Labs here working at over 80% capacity as number of Covid tests jumps
Demand has surged significantly amid rise in Covid-19 testing
Laboratories in Singapore are operating at more than 80 per cent capacity to meet the recent demand for polymerase chain reaction (PCR) tests amid the surge in Covid-19 testing.
As at May 25, there are 27 laboratories that conduct Covid-19 tests in Singapore and can do up to 70,000 tests daily, the Ministry of Health (MOH) said.
They support the PCR testing requirements in the hospitals, clinics, regional screening centres (RSCs), dormitories and all testing operations mounted for active case finding, and screening purposes.

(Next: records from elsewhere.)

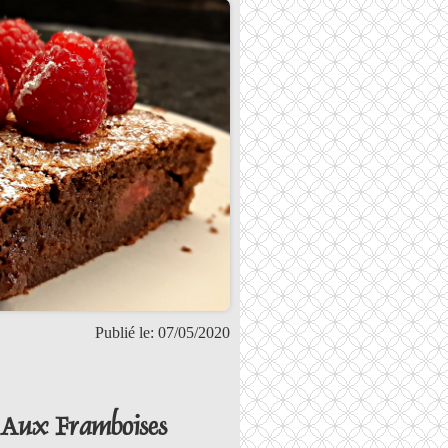
Publié le: 07/05/2020
 Aux Framboises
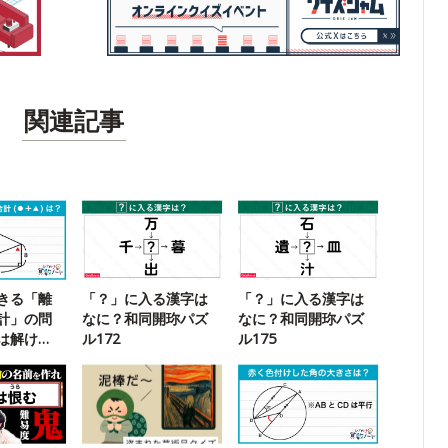
関連記事
きる「離
「？」に入る漢字は
「？」に入る漢字は
計」の問
なに？和同開珎パズ
なに？和同開珎パズ
は解け
ル172
ル175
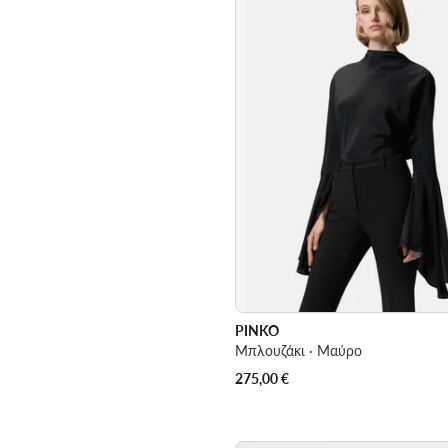
PINKO
Μπλουζάκι · Μαύρο
275,00
€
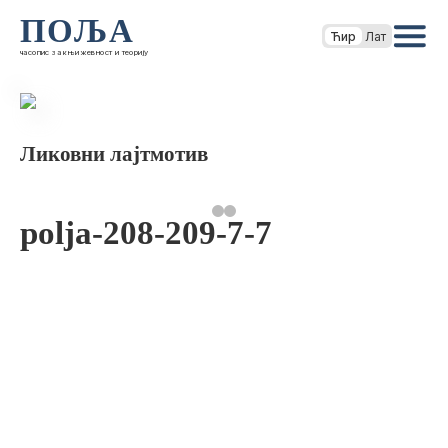
ПОЉА
Ћир
Лат
часопис за књижевност и теорију
Ликовни лајтмотив
polja-208-209-7-7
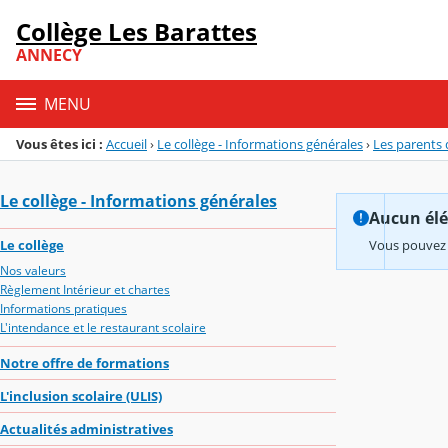
Panneau de gestion des cookies
Collège Les Barattes
Menu de la rubrique
Contenu
ANNECY
MENU
Vous êtes ici :
Accueil
›
Le collège - Informations générales
›
Les parents 
Le collège - Informations générales
Aucun élém
Le collège
Vous pouvez 
Nos valeurs
Règlement Intérieur et chartes
Informations pratiques
L'intendance et le restaurant scolaire
Notre offre de formations
L'inclusion scolaire (ULIS)
Actualités administratives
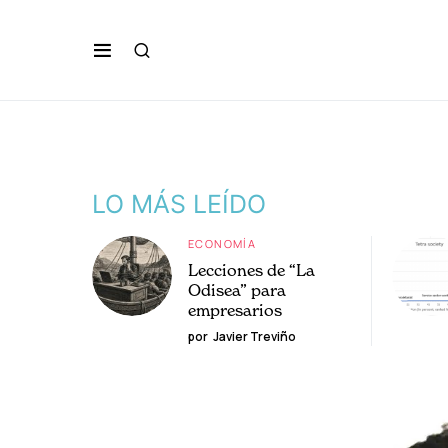
LO MÁS LEÍDO
ECONOMÍA
Lecciones de “La
Odisea” para
empresarios
por
Javier Treviño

Many also support Covid-19 serological testing, which looks for antibodies in a blood sample to determine if it is a past infection.
In a reply to queries from The Straits Times, MOH said: "The utilisation of total lab capacity has significantly increased as well, from about 30 per cent to 40 per cent prior to the recent clusters, to over 80 per cent in early May 2021."
The ministry said the Government has been steadily building up the national capacity to conduct tests for Covid-19.
From an average of 2,900 PCR tests a day in early April last year, it has ramped up lab capacity to conduct between 60,000 and 70,000 tests a day from this January.
Private labs ST reached out to said demand has surged significantly.
Dr Daniel Tan, chief executive officer of Parkway Laboratories, said the daily average number of swabs received in the past two weeks was almost double that from a month ago. He declined to reveal figures.
The lab, which comes under IHH Healthcare Singapore, currently processes swab tests for more than 200 general practitioner clinics, four IHH Healthcare hospitals, some nursing homes, prisons and migrant worker dormitories.
Innoquest Diagnostics said it has been receiving 15,000 to 20,000 swabs on average daily since May 17, a threefold spike from the 5,000 to 7,000 received on average daily in April.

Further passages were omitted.